The World Bank is raising its 2016 forecast for crude oil prices to $43 per barrel from $41 per barrel due to supply outages and robust demand in the second quarter.
Oil prices jumped 37 percent in the second quarter of 2016 due to disruptions to supply, particularly wildfires in Canada and sabotage of oil infrastructure in Nigeria. The revised forecast appears in the World Bank’s latest Commodities Markets Outlook and takes into account a recent softening of demand and the recovery of some disrupted supply.
“We expect slightly higher oil prices for the second half of 2016 as oil market oversupply diminishes,” said John Baffes, Senior Economist and lead author of the Commodities Markets Outlook. “However, inventories remain very large and will take some time to be drawn down.”
Despite the recovery of oil and many other commodity prices in the second quarter of 2016, most commodity indexes tracked by the World Bank are expected to decline this year.
This trend is due to persistently elevated supplies, and in the case of industrial commodities – which include energy, metals, and agricultural raw materials — weak growth prospects in emerging market and developing economies. However, most of the declines are projected to be smaller than expected in the April outlook.
Energy prices, which include oil, natural gas and coal, are due to fall 16.4 percent in 2016, a more gradual decline than the 19.3 percent drop anticipated in April. Non-energy commodities, such as metals and minerals, agriculture, and fertilisers, are expected to ease 3.7 percent this year, a more moderate contraction than the 5.1 percent retrenchment forecast in the previous outlook.
Metals prices are projected to fall 11 percent in the coming year, a sharper decline than the 8.2 percent drop forecast in April, reflecting weak demand prospects and new capacity coming on line. Agriculture prices are forecast to fall less than projected in April as a result of reduced harvests in South America and plateauing demand for biofuels.
Because energy constitutes more than 10 percent of the cost of agricultural production, movements in energy prices have been a major factor in the path of food prices, a special feature of the Commodity Markets Outlook says.
Energy prices fell 45 percent in 2015 and are projected to drop again this year. About one-third of the likely 32 percent drop in prices of grain commodities and soybeans from 2011 through 2016 is due to energy price declines.
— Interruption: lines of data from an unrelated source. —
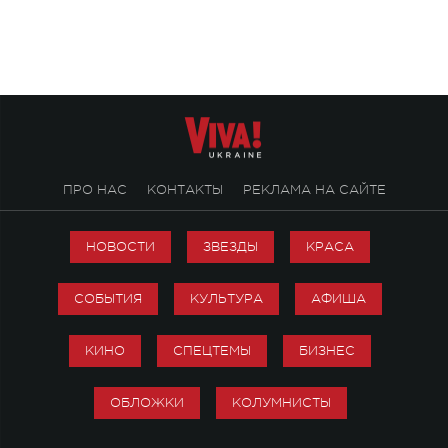
посвященный артист
стало символом ис
настоящей любви.
ПРО НАС
КОНТАКТЫ
РЕКЛАМА НА САЙТЕ
НОВОСТИ
ЗВЕЗДЫ
КРАСА
СОБЫТИЯ
КУЛЬТУРА
АФИША
КИНО
СПЕЦТЕМЫ
БИЗНЕС
ОБЛОЖКИ
КОЛУМНИСТЫ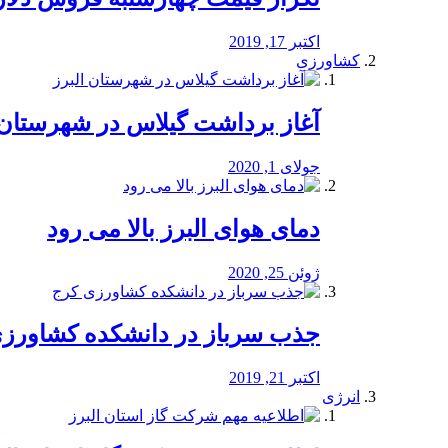
اکتبر 17, 2019
کشاورزی
آغاز برداشت گیلاس در شهرستان 
جولای 1, 2020
دمای هوای البرز بالا می رود
ژوئن 25, 2020
جذب سرباز در دانشکده کشاورز
اکتبر 21, 2019
انرژی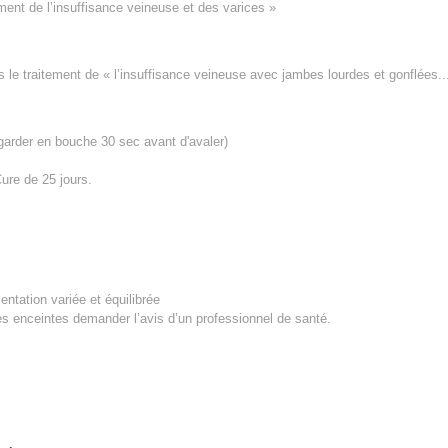
ement de l’insuffisance veineuse et des varices »
ns le traitement de « l’insuffisance veineuse avec jambes lourdes
et gonflées
..
garder en bouche 30 sec avant d'avaler)
re de 25 jours.
ntation variée et équilibrée
 enceintes demander l’avis d’un professionnel de santé.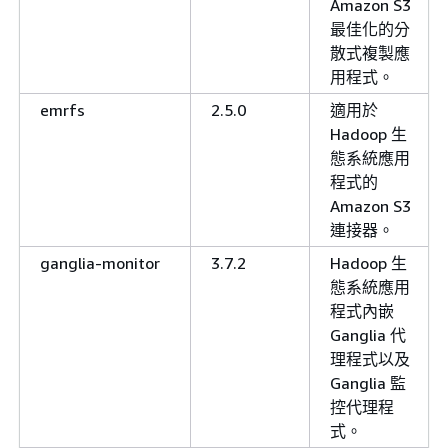
Amazon S3
最佳化的分
散式複製應
用程式。
emrfs
2.5.0
適用於
Hadoop 生
態系統應用
程式的
Amazon S3
連接器。
ganglia-monitor
3.7.2
Hadoop 生
態系統應用
程式內嵌
Ganglia 代
理程式以及
Ganglia 監
控代理程
式。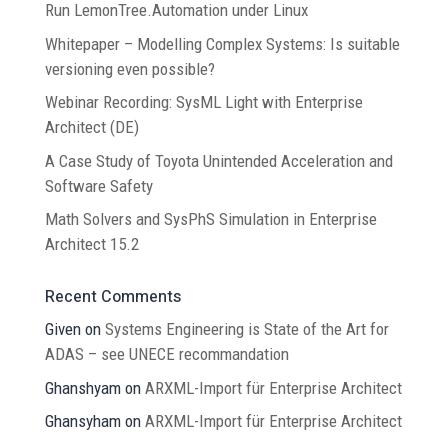
Run LemonTree.Automation under Linux
Whitepaper – Modelling Complex Systems: Is suitable
versioning even possible?
Webinar Recording: SysML Light with Enterprise
Architect (DE)
A Case Study of Toyota Unintended Acceleration and
Software Safety
Math Solvers and SysPhS Simulation in Enterprise
Architect 15.2
Recent Comments
Given
on
Systems Engineering is State of the Art for
ADAS – see UNECE recommandation
Ghanshyam
on
ARXML-Import für Enterprise Architect
Ghansyham
on
ARXML-Import für Enterprise Architect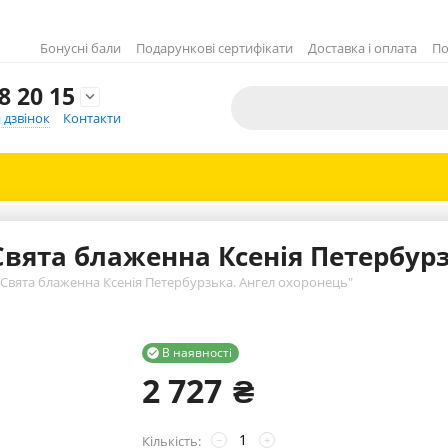
Бонусні бали
Подарункові сертифікати
Доставка і оплата
По
8 20 15

 дзвінок
Контакти
Свята блаженна Ксенія Петербурз
«Свята блаженна Ксенія Петербурзька. Ангел охоронець"
В наявності

2 727
₴
Кількість:
−
+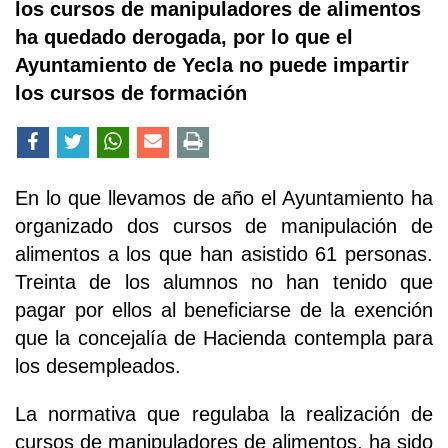
los cursos de manipuladores de alimentos
ha quedado derogada, por lo que el
Ayuntamiento de Yecla no puede impartir
los cursos de formación
En lo que llevamos de año el Ayuntamiento ha
organizado dos cursos de manipulación de
alimentos a los que han asistido 61 personas.
Treinta de los alumnos no han tenido que
pagar por ellos al beneficiarse de la exención
que la concejalía de Hacienda contempla para
los desempleados.
La normativa que regulaba la realización de
cursos de manipuladores de alimentos, ha sido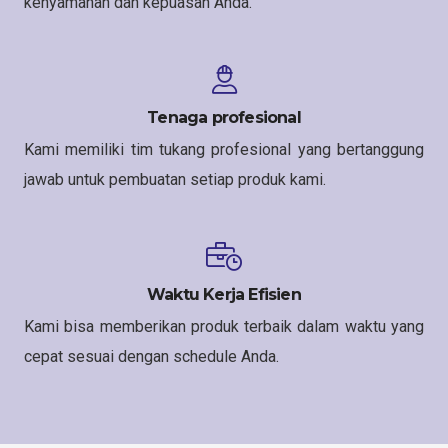
kenyamanan dan kepuasan Anda.
Tenaga profesional
Kami memiliki tim tukang profesional yang bertanggung
jawab untuk pembuatan setiap produk kami.
Waktu Kerja Efisien
Kami bisa memberikan produk terbaik dalam waktu yang
cepat sesuai dengan schedule Anda.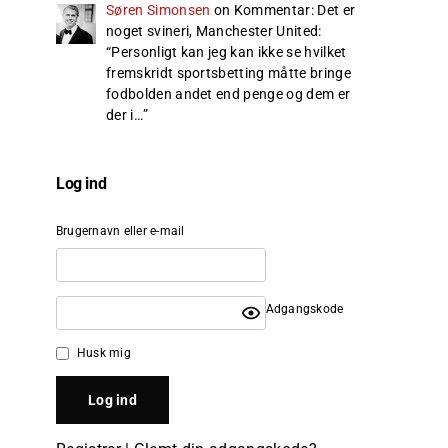
Søren Simonsen
on
Kommentar: Det er
noget svineri, Manchester United
:
“
Personligt kan jeg kan ikke se hvilket
fremskridt sportsbetting måtte bringe
fodbolden andet end penge og dem er
der i…
”
Log ind
Brugernavn eller e-mail
Adgangskode
Husk mig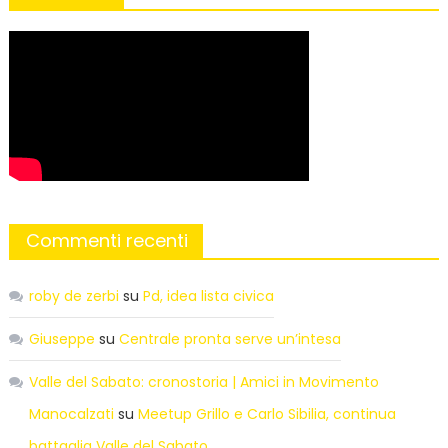
Commenti recenti
roby de zerbi
su
Pd, idea lista civica
Giuseppe
su
Centrale pronta serve un’intesa
Valle del Sabato: cronostoria | Amici in Movimento
Manocalzati
su
Meetup Grillo e Carlo Sibilia, continua
battaglia Valle del Sabato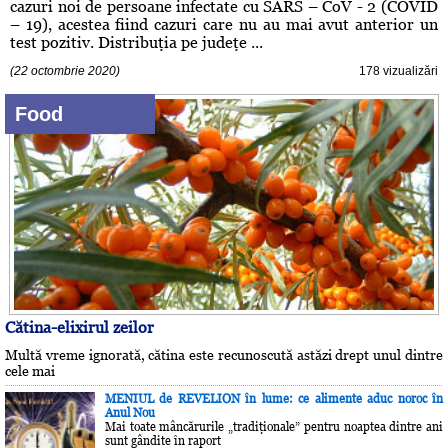
cazuri noi de persoane infectate cu SARS – CoV - 2 (COVID
– 19), acestea fiind cazuri care nu au mai avut anterior un
test pozitiv. Distribuţia pe judeţe ...
(22 octombrie 2020)
178 vizualizări
Food
Cătina-elixirul zeilor
Multă vreme ignorată, cătina este recunoscută astăzi drept unul dintre
cele mai
MENIUL de REVELION în lume: ce alimente aduc noroc în
Anul Nou
Mai toate mâncărurile „tradiţionale” pentru noaptea dintre ani
sunt gândite în raport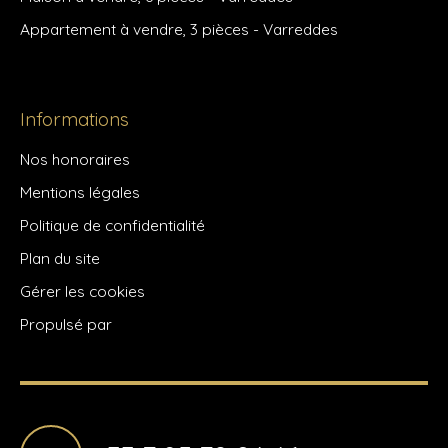
Appartement à vendre, 3 pièces - Varreddes
Informations
Nos honoraires
Mentions légales
Politique de confidentialité
Plan du site
Gérer les cookies
Propulsé par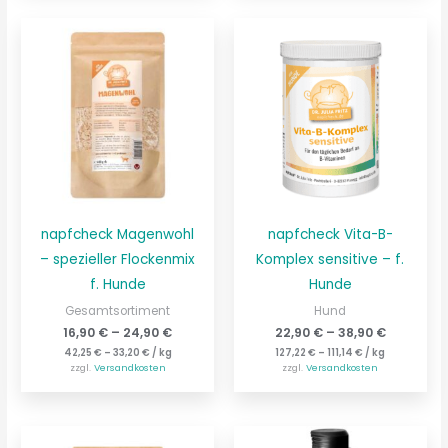
napfcheck Magenwohl
napfcheck Vita-B-
– spezieller Flockenmix
Komplex sensitive – f.
f. Hunde
Hunde
Gesamtsortiment
Hund
16,90
€
–
24,90
€
22,90
€
–
38,90
€
42,25
€
–
33,20
€
/
kg
127,22
€
–
111,14
€
/
kg
zzgl.
Versandkosten
zzgl.
Versandkosten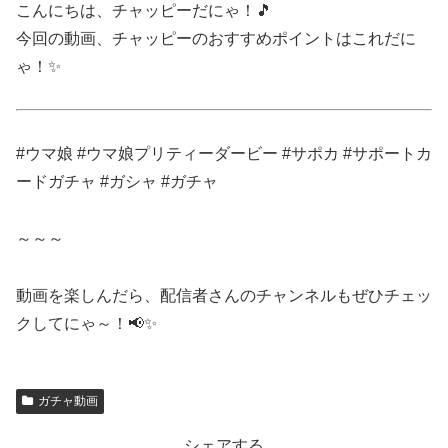
こんにちは、チャッピーだにゃ！🎵
今回の動画、チャッピーのおすすめポイントはこれだに
ゃ！✨
#ウマ娘 #ウマ娘プリティーダービー #サポカ #サポートカ
ードガチャ #ガシャ #ガチャ
～～～
動画を楽しんだら、配信者さんのチャンネルもぜひチェッ
クしてにゃ～！📢✨
ガチャ動画
シェアする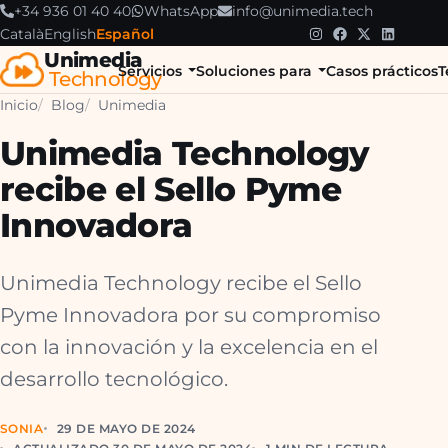
+34 936 01 40 40
WhatsApp
info@unimedia.tech
Català
English
Español
Unimedia
Servicios
Soluciones para
Casos prácticos
T
Technology
Inicio
Blog
Unimedia
Unimedia Technology
recibe el Sello Pyme
Innovadora
Unimedia Technology recibe el Sello
Pyme Innovadora por su compromiso
con la innovación y la excelencia en el
desarrollo tecnológico.
SONIA
29 DE MAYO DE 2024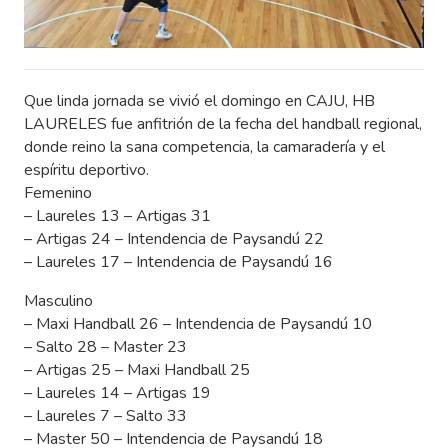
Que linda jornada se vivió el domingo en CAJU, HB
LAURELES fue anfitrión de la fecha del handball regional,
donde reino la sana competencia, la camaradería y el
espíritu deportivo.
Femenino
– Laureles 13 – Artigas 31
– Artigas 24 – Intendencia de Paysandú 22
– Laureles 17 – Intendencia de Paysandú 16
Masculino
– Maxi Handball 26 – Intendencia de Paysandú 10
– Salto 28 – Master 23
– Artigas 25 – Maxi Handball 25
– Laureles 14 – Artigas 19
– Laureles 7 – Salto 33
– Master 50 – Intendencia de Paysandú 18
Lower energy prices have also eased pressures to produce biofuels as an alternative energy source. Biofuels production has been an important driver of demand growth for food commodities in the past decade.
“Energy exporting emerging and developing economies have struggled to adjust to persistently low prices,” said Ayhan Kose, Director of the World Bank’s Development Prospects Group. “Partly because of the strong linkages between energy prices and agricultural commodities prices, agricultural producers can expect lower prices in an era of depressed energy prices.
Both energy and agricultural commodity exporting countries need to step up economic diversification efforts to bolster resilience to commodity price fluctuations.”